Plans for 1,118 Net New Homes for Tottenham Proposed

Plans for the phased redevelopment of the Joyce Avenue and Snells Park Estate in Tottenham. The landowner and determining local planning authority is the London Borough of Enfield (LBE) which covers 10.11 hectares. Architects HTA Design have been appointed to produce design proposals for the site.

The estates were constructed between the late 1950s and early 1960s following post-war demand for housing in outer London, and the layout is of moderate overall housing density (84 dwellings per hectare) with large areas of undefined open space.

There are currently 795 homes on the estate, of these, 414 are affordable tenure (394 social rented homes owned by the Applicant and 20 homes managed by various Housing Associations). There are a further 24 Housing Association homes managed by Arhag that are understood to be in
private tenure. All other homes are either private free or leaseholds.

Outlined in red, the proposed site from Design & Access statement.

In order to contribute to its London Plan 10-year housing target of 12,460, the Council has committed to an ambitious house-building programme to deliver 3,500 new homes across the Borough over the next 10 years.

The Site has a Public Transport Accessibility Level (PTAL) which ranges from 3-5, indicating moderate to good accessibility by public transport.

The northern part of the Site is within a 5-minute walking distance of Silver Street Overground Station, which runs a regular train service to Central London.

Despite this relatively close proximity, the station is difficult to access from the Site due to the location
of existing pedestrian crossings on Sterling Way and significant level changes.

The southern part of the Site is approximately a 7-minute walk from White Hart Lane Overground Station, which operates on the same railway line as Silver Street Station.

The materiality of one of the proposed detailed plots, image credit HTA Design.
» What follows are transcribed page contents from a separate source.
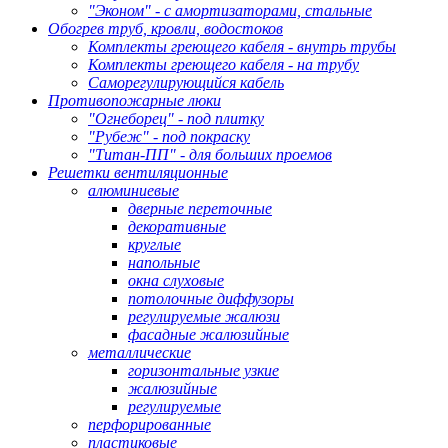
"Эконом" - с амортизаторами, стальные
Обогрев труб, кровли, водостоков
Комплекты греющего кабеля - внутрь трубы
Комплекты греющего кабеля - на трубу
Саморегулирующийся кабель
Противопожарные люки
"Огнеборец" - под плитку
"Рубеж" - под покраску
"Титан-ПП" - для больших проемов
Решетки вентиляционные
алюминиевые
дверные переточные
декоративные
круглые
напольные
окна слуховые
потолочные диффузоры
регулируемые жалюзи
фасадные жалюзийные
металлические
горизонтальные узкие
жалюзийные
регулируемые
перфорированные
пластиковые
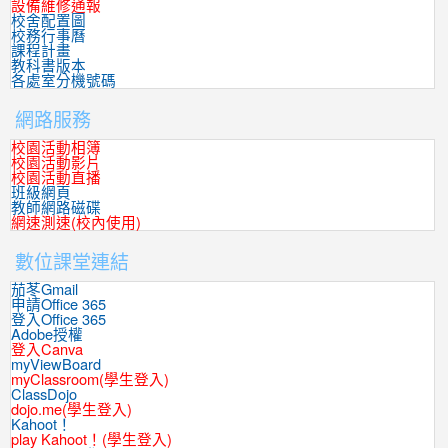
設備維修通報
校舍配置圖
校務行事曆
課程計畫
教科書版本
各處室分機號碼
網路服務
校園活動相簿
校園活動影片
校園活動直播
班級網頁
教師網路磁碟
網速測速(校內使用)
數位課堂連結
茄苳Gmail
申請Office 365
登入Office 365
Adobe授權
登入Canva
myViewBoard
myClassroom(學生登入)
ClassDojo
dojo.me(學生登入)
Kahoot！
play Kahoot！(學生登入)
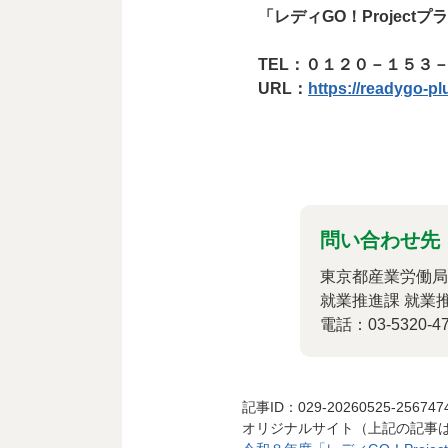
「レディGO！Project
TEL：０１２０－１５３
URL：
https://readygo-pl
問い合わせ先
東京都産業労働局
就業推進課 就業
電話：03-5320-47
記事ID：029-20260525-256747
オリジナルサイト（上記の記事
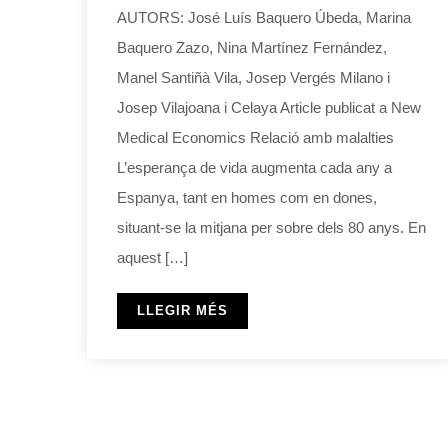
AUTORS: José Luís Baquero Úbeda, Marina
Baquero Zazo, Nina Martínez Fernández,
Manel Santiñà Vila, Josep Vergés Milano i
Josep Vilajoana i Celaya Article publicat a New
Medical Economics Relació amb malalties
L’esperança de vida augmenta cada any a
Espanya, tant en homes com en dones,
situant-se la mitjana per sobre dels 80 anys. En
aquest […]
LLEGIR MÉS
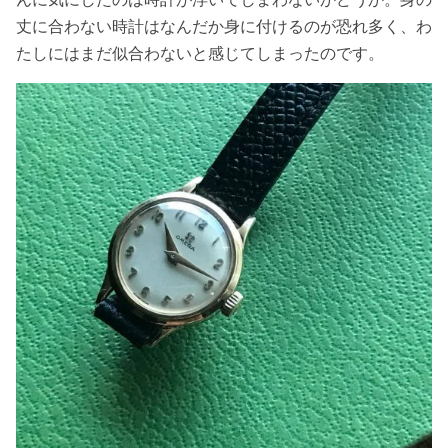
丈に合わない時計はなんだか身に付けるのが恐れ多く、わ
たしにはまだ似合わないと感じてしまったのです。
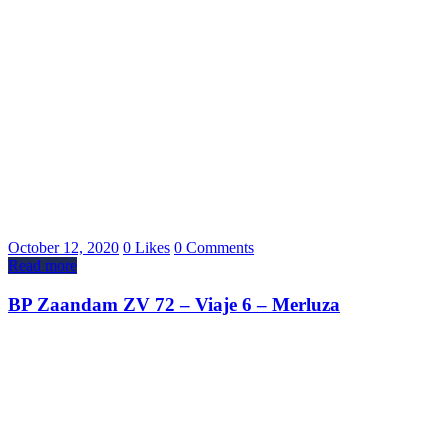
October 12, 2020
0
Likes
0
Comments
Read more
BP Zaandam ZV 72 – Viaje 6 – Merluza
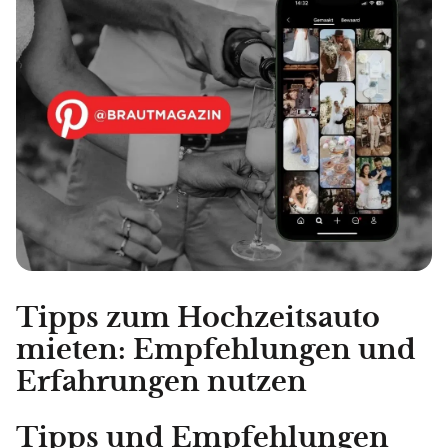
Tipps zum Hochzeitsauto
mieten: Empfehlungen und
Erfahrungen nutzen
Tipps und Empfehlungen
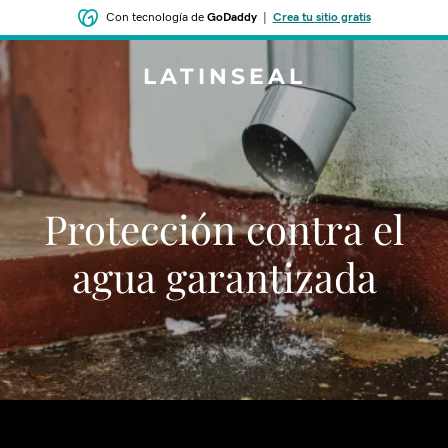
Con tecnología de
GoDaddy
|
Crea tu sitio gratis
LATINSEAL
Protección contra el
agua garantizada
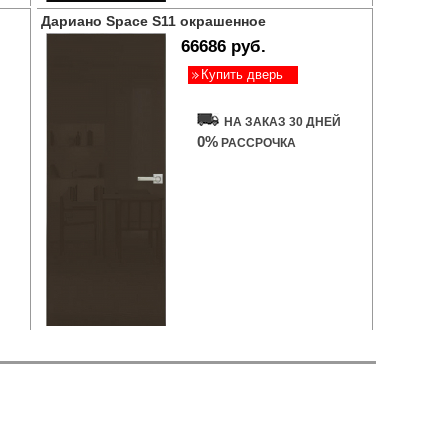
Дариано Space S11 окрашенное
66686 руб.
Купить дверь
НА ЗАКАЗ 30 ДНЕЙ
0%
РАССРОЧКА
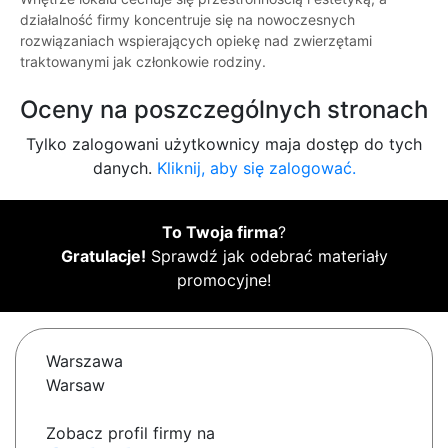
działalność firmy koncentruje się na nowoczesnych
rozwiązaniach wspierających opiekę nad zwierzętami
traktowanymi jak członkowie rodziny.
Oceny na poszczególnych stronach
Tylko zalogowani użytkownicy maja dostęp do tych
danych.
Kliknij, aby się zalogować.
To Twoja firma
?
Gratulacje!
Sprawdź jak odebrać materiały
promocyjne!
Warszawa
Warsaw
Zobacz profil firmy na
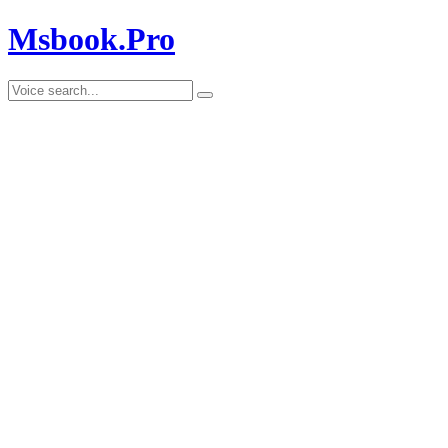
Msbook.Pro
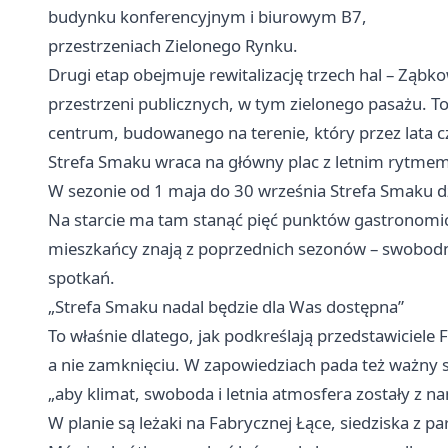
budynku konferencyjnym i biurowym B7,
przestrzeniach Zielonego Rynku.
Drugi etap obejmuje rewitalizację trzech hal – Ząbk
przestrzeni publicznych, w tym zielonego pasażu. 
centrum, budowanego na terenie, który przez lata
Strefa Smaku wraca na główny plac z letnim rytme
W sezonie od 1 maja do 30 września Strefa Smaku dz
Na starcie ma tam stanąć pięć punktów gastronomic
mieszkańcy znają z poprzednich sezonów – swobodny
spotkań.
„Strefa Smaku nadal będzie dla Was dostępna”
To właśnie dlatego, jak podkreślają przedstawiciele 
a nie zamknięciu. W zapowiedziach pada też ważny s
„aby klimat, swoboda i letnia atmosfera zostały z 
W planie są leżaki na Fabrycznej Łące, siedziska z pa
Contained the 19 new buildings and series of a more coherent green open spaces running north to south of the site, five of these buildings are set for detailed planning consent.

530 new homes are proposed within this first phase; of which 75 are for shared equity, 205 social rent replacement properties, 182 new social rent homes, 13 for shared ownership, and the remaining 55 for market sale.

In other development-related news back in June, the neighboring London Borough of Haringey approved its plans with Lendlease for the High Road West scheme; a large-scale masterplan-led redevelopment of part of the High Street to deliver up to 2,929 new homes, of which at least 500 will be for social rent.

This scheme alongside Meridian Water has been included in Enfield Council’s application for an investment zone to the central government, which if approved is set to unlock funding for vital infrastructure but will make it financially viable to build.